I only started to understand how to do this recently, then later I 
thought everything was fine after the letter several days before.

I fixed it - changed the tables and didn't use system tables.

Sorry again, I'll be more careful with this.

-- 
Regards,
Alena Rybakina
Postgres Professional

Attachment

values_test.diff

Re: Replace IN VALUES with ANY in WHERE clauses during optimization

From

Peter Geoghegan

Date:

04 April, 18:33:56

On Fri, Apr 4, 2025 at 11:19 AM Alena Rybakina
<a.rybakina@postgrespro.ru> wrote:
> I fixed it - changed the tables and didn't use system tables.
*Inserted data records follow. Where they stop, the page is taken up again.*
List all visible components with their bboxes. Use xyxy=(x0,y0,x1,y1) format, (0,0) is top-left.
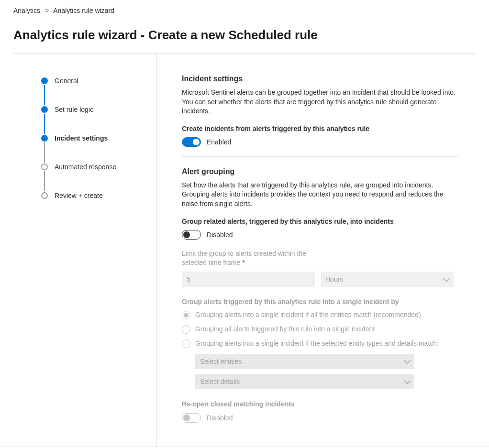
radio-icon xyxy=(182,339,190,348)
incident-settings-heading: Incident settings xyxy=(182,75,457,83)
radio-label: Grouping alerts into a single incident i… xyxy=(195,339,439,349)
group-by-radio-2[interactable]: Grouping alerts into a single incident i… xyxy=(182,339,457,349)
wizard-content: Incident settings Microsoft Sentinel ale… xyxy=(157,54,473,447)
chevron-down-icon xyxy=(404,377,411,384)
wizard-step-automated-response[interactable]: Automated response xyxy=(41,163,147,191)
step-connector xyxy=(44,171,45,191)
timeframe-value-input[interactable]: 5 xyxy=(182,272,315,287)
step-connector xyxy=(44,114,45,134)
alert-grouping-heading: Alert grouping xyxy=(182,167,457,176)
timeframe-label: Limit the group to alerts created within… xyxy=(182,249,457,268)
step-connector xyxy=(44,85,45,105)
wizard-step-set-rule-logic[interactable]: Set rule logic xyxy=(41,105,147,134)
divider xyxy=(182,156,457,157)
chevron-down-icon xyxy=(404,357,411,364)
group-related-toggle[interactable] xyxy=(182,230,201,240)
reopen-toggle-state: Disabled xyxy=(207,414,233,422)
wizard-step-incident-settings[interactable]: Incident settings xyxy=(41,134,147,163)
step-dot-icon xyxy=(41,77,48,84)
step-label: Incident settings xyxy=(55,134,108,142)
step-dot-icon xyxy=(41,106,48,113)
radio-icon xyxy=(182,325,190,334)
incident-settings-desc: Microsoft Sentinel alerts can be grouped… xyxy=(182,88,457,116)
page-title: Analytics rule wizard - Create a new Sch… xyxy=(13,28,476,43)
step-dot-icon xyxy=(41,192,48,199)
wizard-step-review-create[interactable]: Review + create xyxy=(41,191,147,200)
alert-grouping-desc: Set how the alerts that are triggered by… xyxy=(182,181,457,209)
group-by-label: Group alerts triggered by this analytics… xyxy=(182,297,457,307)
chevron-down-icon xyxy=(443,275,450,282)
radio-label: Grouping all alerts triggered by this ru… xyxy=(195,325,375,334)
wizard-steps-sidebar: GeneralSet rule logicIncident settingsAu… xyxy=(13,54,157,447)
select-entities-dropdown[interactable]: Select entities xyxy=(195,354,414,369)
breadcrumb-root[interactable]: Analytics xyxy=(13,7,40,14)
select-details-dropdown[interactable]: Select details xyxy=(195,374,414,389)
step-dot-icon xyxy=(41,164,48,170)
step-label: Automated response xyxy=(55,163,116,171)
step-label: Set rule logic xyxy=(55,105,93,114)
group-by-radio-0[interactable]: Grouping alerts into a single incident i… xyxy=(182,310,457,320)
create-incidents-label: Create incidents from alerts triggered b… xyxy=(182,125,457,132)
wizard-step-general[interactable]: General xyxy=(41,76,147,105)
step-label: General xyxy=(55,76,78,85)
group-related-label: Group related alerts, triggered by this … xyxy=(182,218,457,225)
group-by-radio-1[interactable]: Grouping all alerts triggered by this ru… xyxy=(182,325,457,334)
breadcrumb-current: Analytics rule wizard xyxy=(53,7,114,14)
chevron-right-icon: > xyxy=(42,7,52,14)
toggle-knob-icon xyxy=(183,415,190,421)
reopen-toggle[interactable] xyxy=(182,413,201,423)
breadcrumb: Analytics > Analytics rule wizard xyxy=(13,7,476,14)
create-incidents-toggle[interactable] xyxy=(182,137,201,147)
toggle-knob-icon xyxy=(183,231,190,238)
timeframe-unit-select[interactable]: Hours xyxy=(321,272,454,287)
reopen-label: Re-open closed matching incidents xyxy=(182,400,457,409)
create-incidents-toggle-state: Enabled xyxy=(207,138,231,146)
step-label: Review + create xyxy=(55,191,103,200)
toggle-knob-icon xyxy=(193,139,200,145)
step-connector xyxy=(44,142,45,163)
step-dot-icon xyxy=(41,135,48,142)
radio-icon xyxy=(182,311,190,319)
radio-label: Grouping alerts into a single incident i… xyxy=(195,310,421,320)
group-related-toggle-state: Disabled xyxy=(207,231,233,239)
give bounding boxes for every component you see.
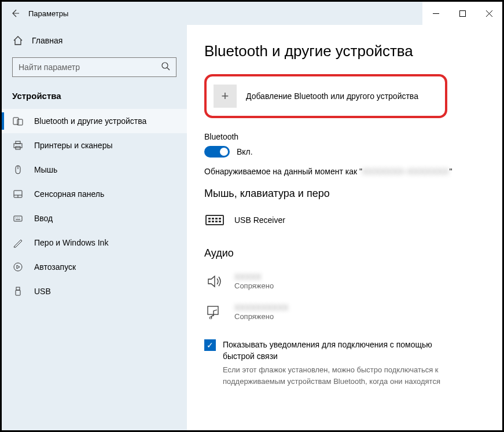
touchpad-icon: [12, 189, 24, 199]
sidebar-item-autoplay[interactable]: Автозапуск: [2, 255, 187, 279]
home-label: Главная: [32, 36, 62, 45]
speaker-icon: [204, 274, 225, 289]
mouse-icon: [12, 164, 24, 175]
sidebar-item-label: Перо и Windows Ink: [34, 238, 108, 247]
svg-rect-4: [13, 118, 19, 125]
audio-heading: Аудио: [204, 247, 485, 259]
maximize-icon: [459, 10, 466, 17]
keyboard-device-icon: [204, 213, 225, 228]
bluetooth-toggle[interactable]: [204, 146, 230, 158]
sidebar-item-touchpad[interactable]: Сенсорная панель: [2, 182, 187, 206]
minimize-icon: [433, 10, 439, 17]
printer-icon: [12, 140, 24, 151]
sidebar-item-mouse[interactable]: Мышь: [2, 158, 187, 182]
keyboard-icon: [12, 213, 24, 224]
search-box[interactable]: [12, 57, 176, 77]
quick-pair-checkbox[interactable]: ✓: [204, 339, 216, 351]
home-icon: [12, 35, 24, 46]
svg-rect-1: [459, 10, 465, 16]
svg-point-15: [15, 217, 16, 218]
window-title: Параметры: [28, 9, 68, 18]
quick-pair-description: Если этот флажок установлен, можно быстр…: [223, 364, 466, 387]
sidebar-item-label: Автозапуск: [34, 262, 76, 272]
bluetooth-toggle-label: Вкл.: [237, 147, 253, 156]
svg-rect-7: [16, 141, 20, 144]
search-input[interactable]: [19, 63, 148, 72]
discoverable-name: XXXXXXX-XXXXXXX: [362, 167, 449, 176]
device-name: XXXXXXXXXX: [234, 303, 288, 312]
sidebar-item-label: Bluetooth и другие устройства: [34, 116, 146, 126]
search-icon: [161, 62, 170, 72]
sidebar-nav: Bluetooth и другие устройства Принтеры и…: [2, 109, 187, 303]
main-content: Bluetooth и другие устройства + Добавлен…: [187, 25, 502, 430]
device-status: Сопряжено: [234, 312, 288, 321]
sidebar-item-label: Сенсорная панель: [34, 189, 104, 199]
autoplay-icon: [12, 262, 24, 272]
device-row[interactable]: XXXXX Сопряжено: [204, 268, 485, 298]
minimize-button[interactable]: [422, 2, 449, 25]
plus-icon: +: [214, 85, 237, 108]
titlebar: Параметры: [2, 2, 502, 25]
svg-line-3: [167, 68, 170, 70]
mouse-kb-heading: Мышь, клавиатура и перо: [204, 188, 485, 200]
svg-rect-21: [16, 290, 20, 295]
sidebar-item-label: USB: [34, 287, 51, 296]
device-status: Сопряжено: [234, 281, 274, 290]
close-icon: [486, 10, 492, 17]
svg-point-19: [14, 263, 22, 271]
discoverable-text: Обнаруживаемое на данный момент как "XXX…: [204, 167, 485, 176]
svg-rect-14: [14, 216, 22, 221]
sidebar-item-label: Принтеры и сканеры: [34, 141, 112, 150]
sidebar: Главная Устройства Bluetooth и другие ус…: [2, 25, 187, 430]
discoverable-prefix: Обнаруживаемое на данный момент как ": [204, 167, 362, 176]
sidebar-item-label: Мышь: [34, 165, 57, 174]
pen-icon: [12, 237, 24, 248]
usb-icon: [12, 286, 24, 296]
quick-pair-label: Показывать уведомления для подключения с…: [223, 339, 454, 362]
sidebar-item-pen[interactable]: Перо и Windows Ink: [2, 230, 187, 255]
device-row[interactable]: XXXXXXXXXX Сопряжено: [204, 298, 485, 329]
discoverable-suffix: ": [449, 167, 452, 176]
device-row[interactable]: USB Receiver: [204, 208, 485, 236]
add-device-button[interactable]: + Добавление Bluetooth или другого устро…: [212, 82, 439, 110]
media-device-icon: [204, 305, 225, 320]
back-button[interactable]: [2, 2, 28, 25]
sidebar-item-usb[interactable]: USB: [2, 279, 187, 303]
sidebar-item-bluetooth[interactable]: Bluetooth и другие устройства: [2, 109, 187, 133]
device-name: USB Receiver: [234, 215, 285, 225]
bluetooth-devices-icon: [12, 116, 24, 126]
arrow-left-icon: [10, 9, 20, 18]
svg-point-2: [162, 63, 168, 68]
maximize-button[interactable]: [449, 2, 476, 25]
sidebar-item-typing[interactable]: Ввод: [2, 206, 187, 230]
sidebar-category: Устройства: [2, 85, 187, 109]
window-controls: [422, 2, 502, 25]
svg-rect-6: [14, 144, 22, 148]
close-button[interactable]: [476, 2, 502, 25]
svg-point-16: [17, 217, 17, 218]
home-link[interactable]: Главная: [2, 30, 187, 52]
sidebar-item-label: Ввод: [34, 214, 53, 223]
page-title: Bluetooth и другие устройства: [204, 42, 485, 60]
sidebar-item-printers[interactable]: Принтеры и сканеры: [2, 133, 187, 158]
svg-rect-20: [16, 287, 20, 290]
svg-point-17: [19, 217, 19, 218]
bluetooth-section-label: Bluetooth: [204, 132, 485, 141]
add-device-label: Добавление Bluetooth или другого устройс…: [246, 91, 418, 101]
device-name: XXXXX: [234, 272, 274, 281]
add-device-highlight: + Добавление Bluetooth или другого устро…: [204, 74, 447, 118]
svg-rect-22: [208, 306, 218, 314]
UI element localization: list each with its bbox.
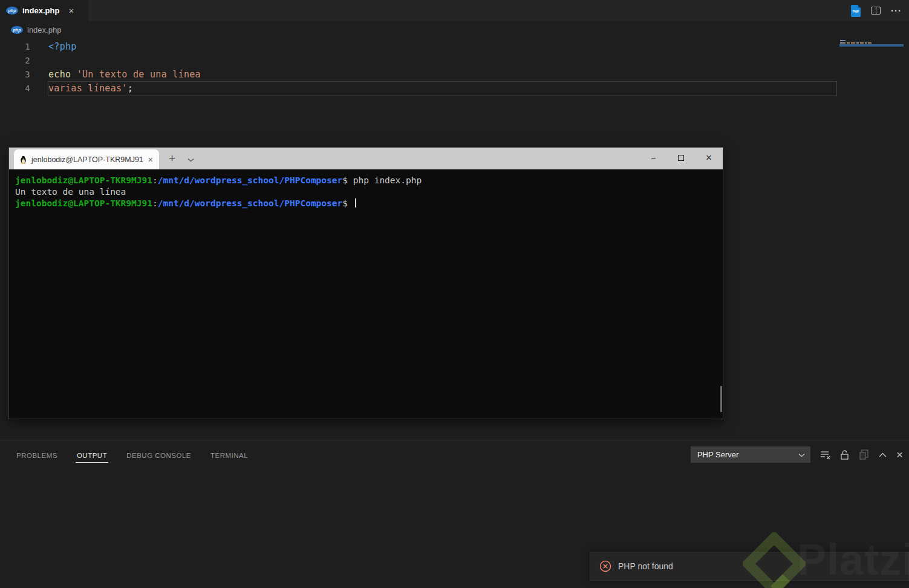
terminal-tab-dropdown-icon[interactable] bbox=[187, 154, 194, 166]
code-text bbox=[48, 54, 836, 68]
close-tab-icon[interactable]: × bbox=[68, 5, 74, 16]
linux-tux-icon bbox=[20, 155, 27, 165]
panel-header: PROBLEMSOUTPUTDEBUG CONSOLETERMINAL PHP … bbox=[0, 440, 909, 469]
vscode-window: php index.php × PHP ··· php index.php 1<… bbox=[0, 0, 909, 588]
terminal-line: jenlobodiz@LAPTOP-TKR9MJ91:/mnt/d/wordpr… bbox=[15, 175, 723, 186]
terminal-scrollbar[interactable] bbox=[720, 386, 722, 412]
terminal-tab-title: jenlobodiz@LAPTOP-TKR9MJ91 bbox=[31, 155, 143, 164]
tab-label: index.php bbox=[22, 6, 59, 15]
line-number: 1 bbox=[0, 40, 30, 54]
panel-tab-output[interactable]: OUTPUT bbox=[76, 448, 108, 463]
terminal-titlebar[interactable]: jenlobodiz@LAPTOP-TKR9MJ91 × + − × bbox=[9, 148, 723, 169]
output-channel-select[interactable]: PHP Server bbox=[691, 446, 810, 463]
minimize-button[interactable]: − bbox=[639, 148, 667, 168]
code-line[interactable]: 4varias líneas'; bbox=[0, 82, 909, 96]
maximize-panel-icon[interactable] bbox=[879, 452, 887, 457]
breadcrumb[interactable]: php index.php bbox=[11, 25, 61, 34]
open-log-file-icon[interactable] bbox=[859, 449, 869, 460]
minimap-current-line bbox=[839, 44, 904, 47]
terminal-window-controls: − × bbox=[639, 148, 723, 168]
error-icon bbox=[599, 560, 611, 572]
line-number: 2 bbox=[0, 54, 30, 68]
terminal-cursor bbox=[355, 198, 356, 207]
terminal-line: Un texto de una línea bbox=[15, 186, 723, 198]
code-line[interactable]: 1<?php bbox=[0, 40, 909, 54]
panel-tabs: PROBLEMSOUTPUTDEBUG CONSOLETERMINAL bbox=[15, 448, 266, 463]
code-text: <?php bbox=[48, 40, 836, 54]
clear-output-icon[interactable] bbox=[820, 450, 830, 460]
unlock-icon[interactable] bbox=[840, 449, 849, 460]
code-line[interactable]: 2 bbox=[0, 54, 909, 68]
output-channel-value: PHP Server bbox=[697, 450, 738, 459]
panel-tab-problems[interactable]: PROBLEMS bbox=[15, 448, 59, 463]
terminal-tab-close-icon[interactable]: × bbox=[148, 155, 153, 165]
terminal-window: jenlobodiz@LAPTOP-TKR9MJ91 × + − × jenlo… bbox=[8, 147, 723, 419]
code-line[interactable]: 3echo 'Un texto de una línea bbox=[0, 68, 909, 82]
line-number: 3 bbox=[0, 68, 30, 82]
terminal-output[interactable]: jenlobodiz@LAPTOP-TKR9MJ91:/mnt/d/wordpr… bbox=[9, 169, 723, 419]
php-server-run-icon[interactable]: PHP bbox=[851, 5, 861, 17]
terminal-tab[interactable]: jenlobodiz@LAPTOP-TKR9MJ91 × bbox=[14, 149, 159, 169]
notification-message: PHP not found bbox=[618, 561, 673, 571]
chevron-down-icon bbox=[798, 450, 805, 459]
more-actions-icon[interactable]: ··· bbox=[891, 6, 902, 15]
tab-index-php[interactable]: php index.php × bbox=[0, 0, 88, 21]
split-editor-icon[interactable] bbox=[871, 7, 881, 15]
notification-toast[interactable]: PHP not found bbox=[590, 552, 909, 581]
line-number: 4 bbox=[0, 82, 30, 96]
panel-tab-debug-console[interactable]: DEBUG CONSOLE bbox=[125, 448, 192, 463]
code-text: echo 'Un texto de una línea bbox=[48, 68, 836, 82]
panel-actions: PHP Server bbox=[691, 446, 903, 463]
editor-actions: PHP ··· bbox=[851, 0, 909, 21]
minimap-mark-row bbox=[840, 42, 872, 44]
code-text: varias líneas'; bbox=[48, 82, 836, 96]
maximize-button[interactable] bbox=[667, 148, 695, 168]
terminal-line: jenlobodiz@LAPTOP-TKR9MJ91:/mnt/d/wordpr… bbox=[15, 198, 723, 209]
php-file-icon: php bbox=[6, 7, 18, 15]
editor-tab-bar: php index.php × PHP ··· bbox=[0, 0, 909, 21]
close-panel-icon[interactable]: × bbox=[896, 449, 903, 460]
minimap-mark bbox=[840, 40, 845, 41]
panel-tab-terminal[interactable]: TERMINAL bbox=[209, 448, 249, 463]
php-file-icon: php bbox=[11, 26, 23, 34]
minimap[interactable] bbox=[839, 39, 904, 51]
maximize-icon bbox=[678, 155, 684, 161]
code-editor[interactable]: 1<?php23echo 'Un texto de una línea4vari… bbox=[0, 40, 909, 96]
new-terminal-tab-icon[interactable]: + bbox=[169, 152, 175, 168]
close-window-button[interactable]: × bbox=[695, 148, 723, 168]
breadcrumb-file[interactable]: index.php bbox=[27, 25, 61, 34]
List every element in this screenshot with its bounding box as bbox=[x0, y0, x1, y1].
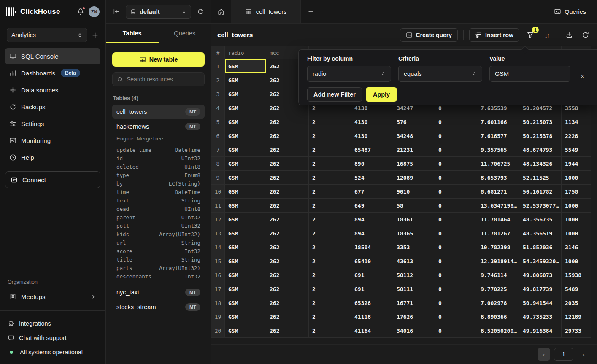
column-header[interactable]: # bbox=[211, 46, 225, 59]
apply-filter-button[interactable]: Apply bbox=[366, 87, 397, 102]
table-cell[interactable]: GSM bbox=[225, 143, 266, 157]
table-cell[interactable]: 5489 bbox=[562, 282, 591, 296]
table-cell[interactable]: GSM bbox=[225, 310, 266, 324]
table-cell[interactable]: 41164 bbox=[351, 324, 393, 338]
table-cell[interactable]: GSM bbox=[225, 254, 266, 268]
table-cell[interactable]: 43613 bbox=[393, 254, 435, 268]
table-cell[interactable]: 7.616577 bbox=[477, 129, 519, 143]
table-cell[interactable]: 0 bbox=[435, 143, 477, 157]
table-cell[interactable]: 524 bbox=[351, 171, 393, 185]
table-cell[interactable]: 1000 bbox=[562, 213, 591, 226]
table-cell[interactable]: 52.5373077… bbox=[519, 199, 562, 213]
remove-filter-button[interactable]: × bbox=[581, 73, 584, 80]
column-header[interactable]: radio bbox=[225, 46, 266, 59]
table-cell[interactable]: 50.215073 bbox=[519, 115, 562, 129]
sidebar-footer-chat-with-support[interactable]: Chat with support bbox=[5, 332, 100, 344]
table-list-item-stocks_stream[interactable]: stocks_streamMT bbox=[112, 300, 205, 314]
table-cell[interactable]: GSM bbox=[225, 324, 266, 338]
table-list-item-hackernews[interactable]: hackernewsMT bbox=[112, 119, 205, 133]
table-cell[interactable]: 691 bbox=[351, 268, 393, 282]
table-cell[interactable]: 2 bbox=[309, 143, 351, 157]
table-cell[interactable]: 6.890366 bbox=[477, 310, 519, 324]
table-cell[interactable]: 0 bbox=[435, 129, 477, 143]
table-cell[interactable]: 5549 bbox=[562, 143, 591, 157]
table-cell[interactable]: 0 bbox=[435, 157, 477, 171]
table-cell[interactable]: 0 bbox=[435, 254, 477, 268]
table-cell[interactable]: 3353 bbox=[393, 240, 435, 254]
table-cell[interactable]: 262 bbox=[266, 171, 309, 185]
table-cell[interactable]: 1000 bbox=[562, 254, 591, 268]
table-cell[interactable]: 262 bbox=[266, 254, 309, 268]
table-cell[interactable]: 13.6347198… bbox=[477, 199, 519, 213]
table-cell[interactable]: 50.215378 bbox=[519, 129, 562, 143]
table-cell[interactable]: 691 bbox=[351, 282, 393, 296]
table-cell[interactable]: 2 bbox=[309, 171, 351, 185]
table-cell[interactable]: 9.770225 bbox=[477, 282, 519, 296]
table-cell[interactable]: 65328 bbox=[351, 296, 393, 310]
home-button[interactable] bbox=[211, 0, 231, 23]
table-cell[interactable]: 8.653793 bbox=[477, 171, 519, 185]
table-cell[interactable]: 17626 bbox=[393, 310, 435, 324]
table-cell[interactable]: 9.746114 bbox=[477, 268, 519, 282]
table-cell[interactable]: 677 bbox=[351, 185, 393, 199]
sidebar-item-meetups[interactable]: Meetups bbox=[5, 289, 100, 305]
insert-row-button[interactable]: Insert row bbox=[469, 28, 519, 42]
table-cell[interactable]: GSM bbox=[225, 115, 266, 129]
table-cell[interactable]: 262 bbox=[266, 157, 309, 171]
table-cell[interactable]: 16875 bbox=[393, 157, 435, 171]
filter-button[interactable]: 1 bbox=[525, 30, 536, 40]
table-cell[interactable]: GSM bbox=[225, 157, 266, 171]
sidebar-footer-integrations[interactable]: Integrations bbox=[5, 318, 100, 329]
sort-button[interactable]: ↓↑ bbox=[541, 30, 552, 40]
table-cell[interactable]: 262 bbox=[266, 129, 309, 143]
table-cell[interactable]: GSM bbox=[225, 101, 266, 115]
table-cell[interactable]: 262 bbox=[266, 268, 309, 282]
queries-button[interactable]: Queries bbox=[550, 0, 597, 23]
table-cell[interactable]: 49.806073 bbox=[519, 268, 562, 282]
table-cell[interactable]: GSM bbox=[225, 73, 266, 87]
table-cell[interactable]: 52.11525 bbox=[519, 171, 562, 185]
table-cell[interactable]: 1758 bbox=[562, 185, 591, 199]
table-cell[interactable]: 2 bbox=[309, 268, 351, 282]
collapse-panel-button[interactable] bbox=[113, 8, 120, 15]
table-cell[interactable]: 2 bbox=[309, 213, 351, 226]
table-cell[interactable]: GSM bbox=[225, 171, 266, 185]
sidebar-item-dashboards[interactable]: DashboardsBeta bbox=[5, 65, 100, 81]
table-cell[interactable]: 2 bbox=[309, 282, 351, 296]
table-cell[interactable]: 54.3459320… bbox=[519, 254, 562, 268]
table-cell[interactable]: 262 bbox=[266, 226, 309, 240]
table-cell[interactable]: 262 bbox=[266, 310, 309, 324]
download-button[interactable] bbox=[564, 30, 575, 40]
table-cell[interactable]: 0 bbox=[435, 199, 477, 213]
table-cell[interactable]: 15938 bbox=[562, 268, 591, 282]
table-cell[interactable]: 2 bbox=[309, 240, 351, 254]
table-list-item-nyc_taxi[interactable]: nyc_taxiMT bbox=[112, 285, 205, 299]
table-cell[interactable]: 9010 bbox=[393, 185, 435, 199]
selected-cell[interactable]: GSM bbox=[225, 59, 266, 73]
table-cell[interactable]: 0 bbox=[435, 226, 477, 240]
filter-criteria-select[interactable]: equals bbox=[398, 66, 482, 82]
table-cell[interactable]: 10.782398 bbox=[477, 240, 519, 254]
tab-cell-towers[interactable]: cell_towers bbox=[231, 0, 301, 23]
panel-tab-queries[interactable]: Queries bbox=[159, 24, 211, 43]
page-number[interactable]: 1 bbox=[554, 348, 573, 361]
table-cell[interactable]: 18504 bbox=[351, 240, 393, 254]
table-cell[interactable]: 2 bbox=[309, 310, 351, 324]
filter-value-input[interactable] bbox=[489, 66, 570, 82]
workspace-select[interactable]: Analytics bbox=[7, 28, 87, 42]
table-cell[interactable]: 9.357565 bbox=[477, 143, 519, 157]
table-cell[interactable]: 0 bbox=[435, 185, 477, 199]
table-cell[interactable]: 50.101782 bbox=[519, 185, 562, 199]
table-cell[interactable]: 34016 bbox=[393, 324, 435, 338]
add-workspace-button[interactable] bbox=[92, 32, 99, 39]
table-cell[interactable]: 262 bbox=[266, 143, 309, 157]
table-cell[interactable]: 12189 bbox=[562, 310, 591, 324]
table-cell[interactable]: GSM bbox=[225, 87, 266, 101]
table-cell[interactable]: 49.916384 bbox=[519, 324, 562, 338]
table-cell[interactable]: 0 bbox=[435, 171, 477, 185]
sidebar-footer-all-systems-operational[interactable]: All systems operational bbox=[5, 346, 100, 358]
table-cell[interactable]: 649 bbox=[351, 199, 393, 213]
table-cell[interactable]: 262 bbox=[266, 296, 309, 310]
refresh-resources-button[interactable] bbox=[197, 8, 204, 15]
table-cell[interactable]: 0 bbox=[435, 213, 477, 226]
Is somebody going to commit this soon? Alexander?


--
Peter Geoghegan

Re: Replace IN VALUES with ANY in WHERE clauses during optimization

From

Tom Lane

Date:

04 April, 19:00:39

Peter Geoghegan <pg@bowt.ie> writes:
> Is somebody going to commit this soon? Alexander?

Done.

I thought the point of the test case was to check VALUES folding
on both sides of the join.  I'm not sure why that's actually
a useful expenditure of test cycles, but Alena's patch undid that
without adjusting the comment claiming that's what it's doing.
So I kept the shape of the test the same while substituting
hopefully-stabler tables as she did.

If it's still not stable I think the next step is to nuke both
test queries, since I remain of the opinion that they're likely
a waste of cycles.

            regards, tom lane

Re: Replace IN VALUES with ANY in WHERE clauses during optimization

From

Peter Geoghegan

Date:

04 April, 19:02:51

On Fri, Apr 4, 2025 at 12:00 PM Tom Lane <tgl@sss.pgh.pa.us> wrote:
> Peter Geoghegan <pg@bowt.ie> writes:
> > Is somebody going to commit this soon? Alexander?
>
> Done.

Thanks!

> If it's still not stable I think the next step is to nuke both
> test queries, since I remain of the opinion that they're likely
> a waste of cycles.

+1

--
Peter Geoghegan

Re: Replace IN VALUES with ANY in WHERE clauses during optimization

From

Alexander Korotkov

Date:

04 April, 19:04:36

On Fri, Apr 4, 2025 at 7:00 PM Tom Lane <tgl@sss.pgh.pa.us> wrote:
> Peter Geoghegan <pg@bowt.ie> writes:
> > Is somebody going to commit this soon? Alexander?
>
> Done.
>
> I thought the point of the test case was to check VALUES folding
> on both sides of the join.  I'm not sure why that's actually
> a useful expenditure of test cycles, but Alena's patch undid that
> without adjusting the comment claiming that's what it's doing.
> So I kept the shape of the test the same while substituting
> hopefully-stabler tables as she did.
>
> If it's still not stable I think the next step is to nuke both
> test queries, since I remain of the opinion that they're likely
> a waste of cycles.

Thank you for pushing this!  I just start looking at the problem and
have just seen your commit.

------
Regards,
Alexander Korotkov
Supabase

Re: Replace IN VALUES with ANY in WHERE clauses during optimization

From

Alena Rybakina

Date:

04 April, 19:30:47

On 04.04.2025 19:00, Tom Lane wrote:

Peter Geoghegan <pg@bowt.ie> writes:

Is somebody going to commit this soon? Alexander?

Done.

I thought the point of the test case was to check VALUES folding
on both sides of the join.  I'm not sure why that's actually
a useful expenditure of test cycles, but Alena's patch undid that
without adjusting the comment claiming that's what it's doing.
So I kept the shape of the test the same while substituting
hopefully-stabler tables as she did.

Yes, that's right. Thank you.

If it's still not stable I think the next step is to nuke both
test queries, since I remain of the opinion that they're likely
a waste of cycles.

Agree.

-- 
Regards,
Alena Rybakina
Postgres Professional